Government schools are finding it difficult to rearrange tables and benches to ensure physical distancing among students, the heads of several institutions said.
The authorities are managing because fewer students are now going to school but once students of more classes are called to the campus, it will be difficult to enforce physical distancing, a key precaution against Covid-19.
Schools have reopened for in-person instruction for students of Classes IX to XII following a nod from the state government. The students of five classes can now attend in-person classes because Class X has two batches — one that has just been promoted from Class IX and the other that will write Madhyamik in June.
Schools are now trying to seat two students on one bench and one in the next row. Before the Covid-19 outbreak, each bench would seat up to five or six students.
Many schools have split a class into smaller sections and assigned separate rooms to each. Some are calling students in batches, while others are conducting classes in halls so more students can be accommodated adhering to the physical distancing norm.
At Jadavpur Vidyapith, students are being called in batches.
“Depending on the size of the room, we can accommodate 12 to 16 benches that can seat 18 to 24 students.
We are calling students in batches because we have to accommodate all of them,” headmaster Parimal Bhattacharya said.
Class IX at Krishnachandrapur High School in South 24-Parganas has 560 students - 140 in each section. “We don’t have enough benches to accommodate all students and yet maintain the physical distancing norm,” headmaster Chandan Maity said.
“This problem is faced by many schools. To overcome the problem, schools are calling children on alternate days,” said Maity, who is also the secretary general of an organisation of school heads.

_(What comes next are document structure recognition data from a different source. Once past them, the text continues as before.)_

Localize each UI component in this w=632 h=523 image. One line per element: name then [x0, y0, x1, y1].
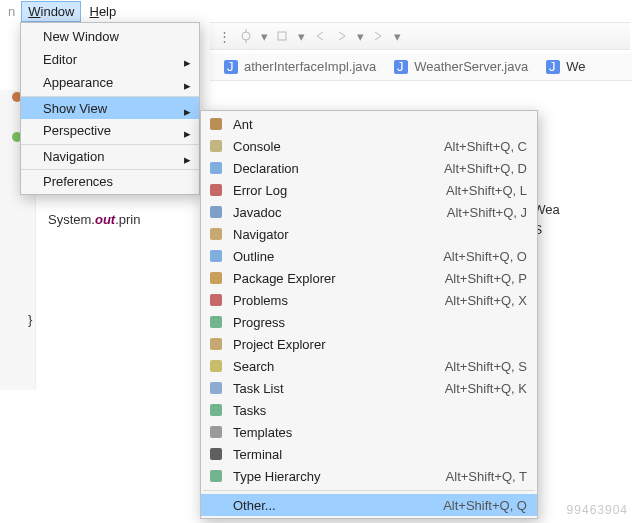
menu-item-label: Javadoc — [233, 205, 439, 220]
watermark: 99463904 — [567, 503, 628, 517]
terminal-icon — [207, 446, 225, 462]
menu-item-project-explorer[interactable]: Project Explorer — [201, 333, 537, 355]
menu-help[interactable]: Help — [83, 2, 122, 21]
java-file-icon: J — [394, 60, 408, 74]
menu-item-javadoc[interactable]: JavadocAlt+Shift+Q, J — [201, 201, 537, 223]
nav-fwd-icon[interactable] — [335, 29, 349, 43]
menu-item-label: Search — [233, 359, 437, 374]
menu-item-label: Type Hierarchy — [233, 469, 438, 484]
menu-item-declaration[interactable]: DeclarationAlt+Shift+Q, D — [201, 157, 537, 179]
menu-item-package-explorer[interactable]: Package ExplorerAlt+Shift+Q, P — [201, 267, 537, 289]
shortcut-label: Alt+Shift+Q, C — [444, 139, 527, 154]
submenu-arrow-icon: ▸ — [184, 152, 191, 167]
menu-item-editor[interactable]: Editor▸ — [21, 48, 199, 71]
shortcut-label: Alt+Shift+Q, Q — [443, 498, 527, 513]
svg-rect-24 — [210, 426, 222, 438]
svg-rect-22 — [210, 382, 222, 394]
menu-item-outline[interactable]: OutlineAlt+Shift+Q, O — [201, 245, 537, 267]
menu-item-type-hierarchy[interactable]: Type HierarchyAlt+Shift+Q, T — [201, 465, 537, 487]
tab-weatherserver[interactable]: J WeatherServer.java — [394, 59, 528, 74]
svg-rect-14 — [210, 206, 222, 218]
svg-rect-13 — [210, 184, 222, 196]
tab-label: atherInterfaceImpl.java — [244, 59, 376, 74]
svg-rect-23 — [210, 404, 222, 416]
menu-item-terminal[interactable]: Terminal — [201, 443, 537, 465]
dropdown-icon[interactable]: ▾ — [357, 29, 364, 44]
menu-item-console[interactable]: ConsoleAlt+Shift+Q, C — [201, 135, 537, 157]
shortcut-label: Alt+Shift+Q, S — [445, 359, 527, 374]
svg-rect-25 — [210, 448, 222, 460]
svg-rect-15 — [210, 228, 222, 240]
shortcut-label: Alt+Shift+Q, T — [446, 469, 527, 484]
menu-item-navigator[interactable]: Navigator — [201, 223, 537, 245]
svg-rect-17 — [210, 272, 222, 284]
menu-item-templates[interactable]: Templates — [201, 421, 537, 443]
dropdown-icon[interactable]: ▾ — [261, 29, 268, 44]
tab-label: We — [566, 59, 585, 74]
problems-icon — [207, 292, 225, 308]
menu-item-search[interactable]: SearchAlt+Shift+Q, S — [201, 355, 537, 377]
tasklist-icon — [207, 380, 225, 396]
debug-icon[interactable] — [239, 29, 253, 43]
menu-item-other[interactable]: Other... Alt+Shift+Q, Q — [201, 494, 537, 516]
menu-item-progress[interactable]: Progress — [201, 311, 537, 333]
svg-rect-11 — [210, 140, 222, 152]
menu-item-label: Terminal — [233, 447, 519, 462]
show-view-submenu: AntConsoleAlt+Shift+Q, CDeclarationAlt+S… — [200, 110, 538, 519]
menu-item-label: Navigator — [233, 227, 519, 242]
shortcut-label: Alt+Shift+Q, J — [447, 205, 527, 220]
package-icon — [207, 270, 225, 286]
ant-icon — [207, 116, 225, 132]
menu-item-task-list[interactable]: Task ListAlt+Shift+Q, K — [201, 377, 537, 399]
menu-item-show-view[interactable]: Show View▸ — [21, 96, 199, 119]
menu-item-label: Problems — [233, 293, 437, 308]
menu-item-perspective[interactable]: Perspective▸ — [21, 119, 199, 142]
svg-rect-16 — [210, 250, 222, 262]
nav-last-icon[interactable] — [372, 29, 386, 43]
nav-back-icon[interactable] — [313, 29, 327, 43]
tab-label: WeatherServer.java — [414, 59, 528, 74]
menu-item-navigation[interactable]: Navigation▸ — [21, 144, 199, 167]
menu-item-error-log[interactable]: Error LogAlt+Shift+Q, L — [201, 179, 537, 201]
run-icon[interactable] — [276, 29, 290, 43]
menu-help-label: elp — [99, 4, 116, 19]
menu-item-preferences[interactable]: Preferences — [21, 169, 199, 192]
dropdown-icon[interactable]: ▾ — [298, 29, 305, 44]
svg-rect-3 — [278, 32, 286, 40]
menu-window[interactable]: Window — [21, 1, 81, 22]
progress-icon — [207, 314, 225, 330]
menu-item-label: Console — [233, 139, 436, 154]
search-icon — [207, 358, 225, 374]
menu-item-tasks[interactable]: Tasks — [201, 399, 537, 421]
svg-text:J: J — [549, 60, 556, 74]
templates-icon — [207, 424, 225, 440]
svg-rect-19 — [210, 316, 222, 328]
shortcut-label: Alt+Shift+Q, L — [446, 183, 527, 198]
svg-rect-20 — [210, 338, 222, 350]
menu-item-label: Tasks — [233, 403, 519, 418]
menu-item-ant[interactable]: Ant — [201, 113, 537, 135]
shortcut-label: Alt+Shift+Q, P — [445, 271, 527, 286]
tab-we[interactable]: J We — [546, 59, 585, 74]
menu-item-label: Error Log — [233, 183, 438, 198]
tab-weatherinterfaceimpl[interactable]: J atherInterfaceImpl.java — [224, 59, 376, 74]
errorlog-icon — [207, 182, 225, 198]
shortcut-label: Alt+Shift+Q, O — [443, 249, 527, 264]
submenu-arrow-icon: ▸ — [184, 126, 191, 141]
menubar-filler: n — [4, 4, 19, 19]
shortcut-label: Alt+Shift+Q, K — [445, 381, 527, 396]
svg-rect-12 — [210, 162, 222, 174]
menu-item-label: Ant — [233, 117, 519, 132]
project-icon — [207, 336, 225, 352]
svg-rect-26 — [210, 470, 222, 482]
svg-rect-18 — [210, 294, 222, 306]
shortcut-label: Alt+Shift+Q, X — [445, 293, 527, 308]
console-icon — [207, 138, 225, 154]
menu-item-problems[interactable]: ProblemsAlt+Shift+Q, X — [201, 289, 537, 311]
hierarchy-icon — [207, 468, 225, 484]
menu-item-label: Package Explorer — [233, 271, 437, 286]
menu-item-new-window[interactable]: New Window — [21, 25, 199, 48]
tasks-icon — [207, 402, 225, 418]
menu-item-appearance[interactable]: Appearance▸ — [21, 71, 199, 94]
dropdown-icon[interactable]: ▾ — [394, 29, 401, 44]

“We have used up all the benches we had. We are now using halls to conduct classes. Once students of Classes V to VIII start coming, we will possibly run out of benches or rooms,” said Pulak Roy Chowdhury, the headmaster of Kanaknagar SD Institution in Hingalganj, North 24-Parganas.
Several heads said the situation was still manageable because the number of students going to school was much less than what they had expected.
“That is helping us maintain the physical distance protocol in each classroom,” a headmaster said.
“The attendance was never 100 per cent even before the pandemic struck, so we could seat every student who came,” said Sajal Dey, the headmaster of Barajirakpur Tarun Sangha High School (HS) in Basirhat.
“Over the last two days, about 37 per cent of the students who were asked to go to school turned up.
That helped us maintain adequate distance among them,” Dey said.